When I heard Helen Fielding had released a new Bridget Jones novel, I knew I had to get my hands on it, regardless of the critical reviews, and I was very happy to receive this book as a birthday present in October. The hardcover edition is particularly pleasing, as it's been a while since I experienced the new-book, hardcover Harry Potter smell.

Bridget is now 50, with two young children, and, crucially, is a widow. Mark Darcy has been dead for four years, and Bridget, although still mourning him, is attempting to get back on the horse...via Twitter. Some have criticised the novel for not being true to Bridget's voice, but I find it highly unlikely that Fielding would have been able to please everyone, whatever direction she chose.

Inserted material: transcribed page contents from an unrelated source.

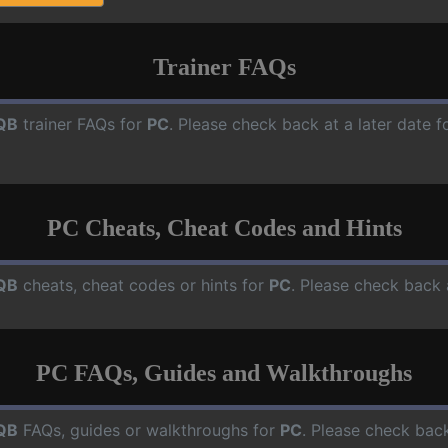
Trainer FAQs
QB
trainer FAQs for
PC
. Please check back at a later date 
PC Cheats, Cheat Codes and Hints
QB
cheats, cheat codes or hints for
PC
. Please check back 
PC FAQs, Guides and Walkthroughs
QB
FAQs, guides or walkthroughs for
PC
. Please check back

Fielding could have written Bridget and Darcy raising two kids together in a happy marriage, battling with school places, sex in marriage, and perhaps even 'mommy blogging' (a modern day Bridget would undoubtedly have been a part of this blogging community). Fielding chose not to go down this route, and used a bit more of her own experiences in raising two young children as a single mum and being back on the dating scene in her 50s.

There are some genuinely hilarious moments, and I had to stifle laughter several times on the train. My favourite moments includes Bridget's Freudian slip when referring to her screenplay 'The Leaves in his Hair' as 'the nits in his hair' while texting her toy-boy under the table in important meeting re: her children possibly having nits. There are also some sad parts, not least Bridget's memories of Mark Darcy, but the most sentimental part I felt was at the end. Bridget's father has passed away, and her mother, as full of life as ever, is living in a retirement home with her best friend, also a widow. Bridget and her mother have a similar relationship to the previous two books, but only at the end of the book do we see Bridget and her mother reconcile and tell each other how they really feel.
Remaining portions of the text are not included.